Klar, nichts ist so ärgerlich wie die nachträgliche Bemerkung, dass zu den Übernachtungskosten auch noch ein weiterer Unkostenfaktor hinzukommt. Da der Hotelier seine Hotelzimmer so teuer wie möglich zu vermieten versucht, wird er mehr oder weniger wohl etwas den Preis zurücknehmen müssen. Dann kommt noch Mehraufwand hinzu wie Extras aufführen in der Rechnung, Verwaltungsaufwand beim Einchecken und später beim Finanzamt, ist auch nicht umsonst.
Und da soll sich der Hotelier nicht aufregen? Kurzsichtige denkensweise...

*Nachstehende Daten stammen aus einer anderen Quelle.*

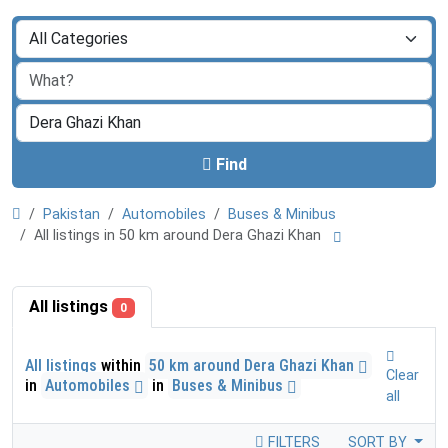
Find
Pakistan
Automobiles
Buses & Minibus
All listings in 50 km around Dera Ghazi Khan
All listings
0
All listings
within
50 km around Dera Ghazi Khan
Clear
in
Automobiles
in
Buses & Minibus
all
FILTERS
SORT BY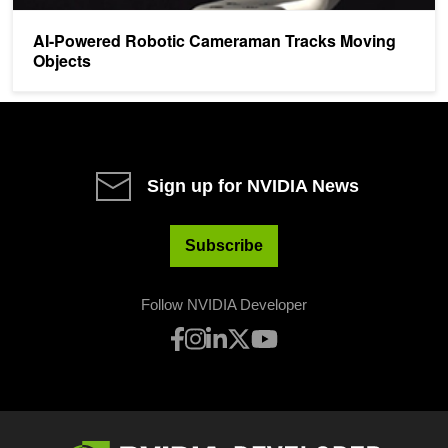
AI-Powered Robotic Cameraman Tracks Moving
Objects
Sign up for NVIDIA News
Subscribe
Follow NVIDIA Developer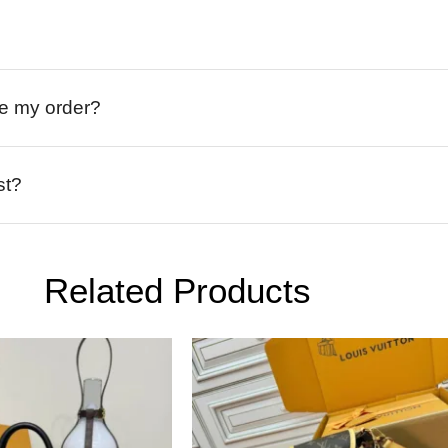
ive my order?
st?
Related Products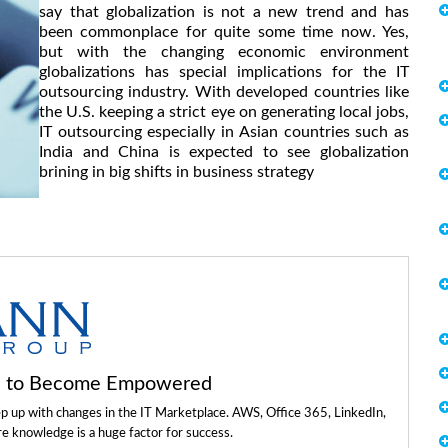
say that globalization is not a new trend and has
been commonplace for quite some time now. Yes,
but with the changing economic environment
globalizations has special implications for the IT
outsourcing industry. With developed countries like
the U.S. keeping a strict eye on generating local jobs,
IT outsourcing especially in Asian countries such as
India and China is expected to see globalization
brining in big shifts in business strategy
ls to Become Empowered
ep up with changes in the IT Marketplace. AWS, Office 365, LinkedIn,
re knowledge is a huge factor for success.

Beitrag melden Antworten / Zitieren
hardy666 04.01.2013, 17:03
7.

da fragt man sich ehrlich, ob die Politker noch alle auf dem Zaun haben. Zum einen nicht wirklich gerecht , aber zum anderen ist das sowas von unpraktikabel in der Praxis. Da wird der/die Empfangsmitarbeiter/in schön fluchen jeden Gast zu befragen. Und jedes Hotel hat andere Zimmerpreise (und dann auch noch saisonbedingt). Na, der Stadtverwaltung wünsch ich jedenfalls jetzt schon viel Spaß beim Nachprüfen, ob der Hotellier auch den richtigen Übernachtungspreis und die Anzahl der Privatübernachtungen als Grundlage angesetzt hat. Die Herrschaften können ja ein paar ABM-Maßnahmen draus machen und dafür ein paar Arbeitslose von der Straße holen...

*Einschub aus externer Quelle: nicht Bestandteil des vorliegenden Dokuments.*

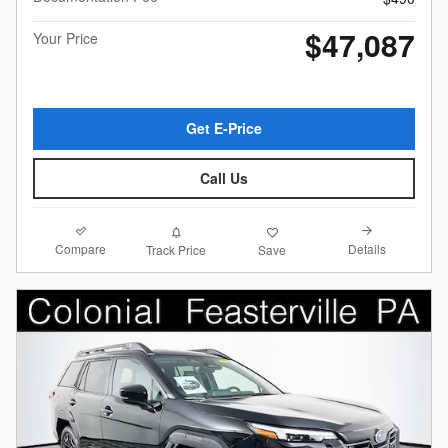
$47,087
Your Price
Get E-Price
Call Us
Compare
Details
Track Price
Save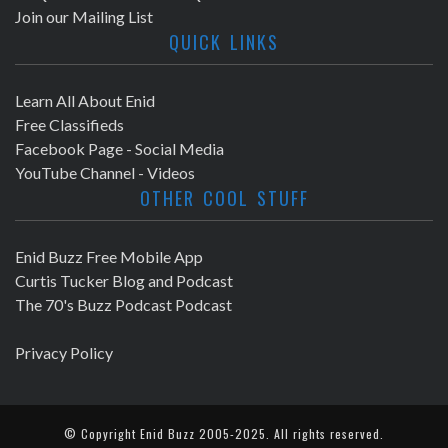
Join our Mailing List
QUICK LINKS
Learn All About Enid
Free Classifieds
Facebook Page - Social Media
YouTube Channel - Videos
OTHER COOL STUFF
Enid Buzz Free Mobile App
Curtis Tucker Blog and Podcast
The 70's Buzz Podcast Podcast
Privacy Policy
© Copyright
Enid Buzz
2005-2025. All rights reserved.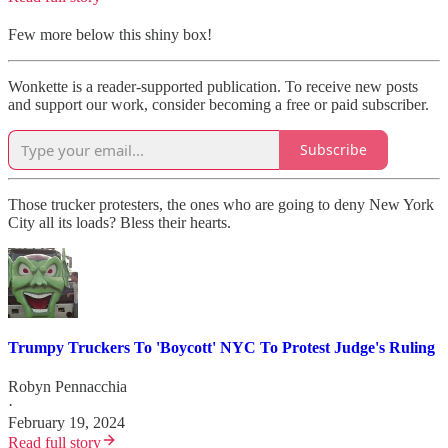
Few more below this shiny box!
Wonkette is a reader-supported publication. To receive new posts
and support our work, consider becoming a free or paid subscriber.
Subscribe
Those trucker protesters, the ones who are going to deny New York
City all its loads? Bless their hearts.
Trumpy Truckers To 'Boycott' NYC To Protest Judge's Ruling
Robyn Pennacchia
·
February 19, 2024
Read full story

Beitrag melden Antworten / Zitieren
Thomas_USA 11.01.2013, 01:37
8. Hamburger Politiker haben einen an der Klatsche...

Irgendwie ticken die doch nicht mehr ganz richtig. Ich versteh ja, dass man versucht die Millarden, die man mit Links aus dem Fenster in die Elbe geschmissen hat irgendwie wieder reinholen moechte - aber so?

Liebe Weichkekse, ich bleibe jetzt lieber ausserhalb Eurer ja so tollen Stadtmauern und selbst wenn ich dadurch mehr Geld fuer Benzin ausgebe, Euch das hart verdiente Geld so in den Rachen schmeissen kommt nicht in Frage.

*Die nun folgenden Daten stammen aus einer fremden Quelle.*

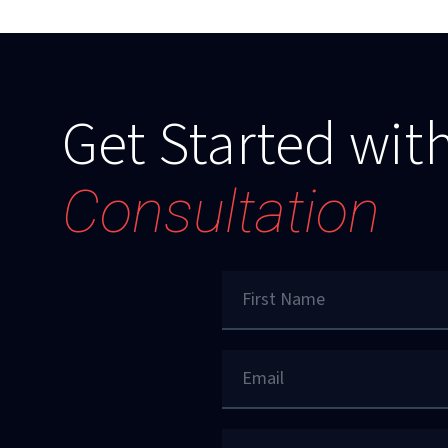
Get Started with
Consultation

Vielleicht sollte die Hamburger Buergerschaft ein oder zwei Millionen zur Seite legen und sich ein paar gut Psychiater zulegen. Zu tun gaebe es fuer die ja genug.

Zitat von sysop
Ab Januar sind Hamburg-Besucher zur Abgabe einer Tourismustaxe verpflichtet. Pro Nacht werden dann in teuren Hotels mehr als fünf Euro fällig. Die Hoteliers sollen die Steuer eintreiben - und deswegen wollen sie klagen.

Beitrag melden Antworten / Zitieren
janne2109 06.03.2013, 10:15
9. .........

Zitat von Thomas_USA
Irgendwie ticken die doch nicht mehr ganz richtig. Ich versteh ja, dass man versucht die Millarden, die man mit Links aus dem Fenster in die Elbe geschmissen hat irgendwie wieder reinholen moechte - aber so? Liebe Weichkekse, ich bleibe jetzt lieber ausserhalb Eurer ja so tollen Stadtmauern und selbst wenn ich dadurch mehr Geld fuer Benzin ausgebe, Euch das hart verdiente Geld so in den Rachen schmeissen kommt nicht in Frage. Vielleicht sollte die Hamburger Buergerschaft ein oder zwei Millionen zur Seite legen und sich ein paar gut Psychiater zulegen. Zu tun gaebe es fuer die ja genug.

verstehe die ganze Aufregung nicht, in New York ist es schon lange üblich und die Menschen fahren trotzdem hin.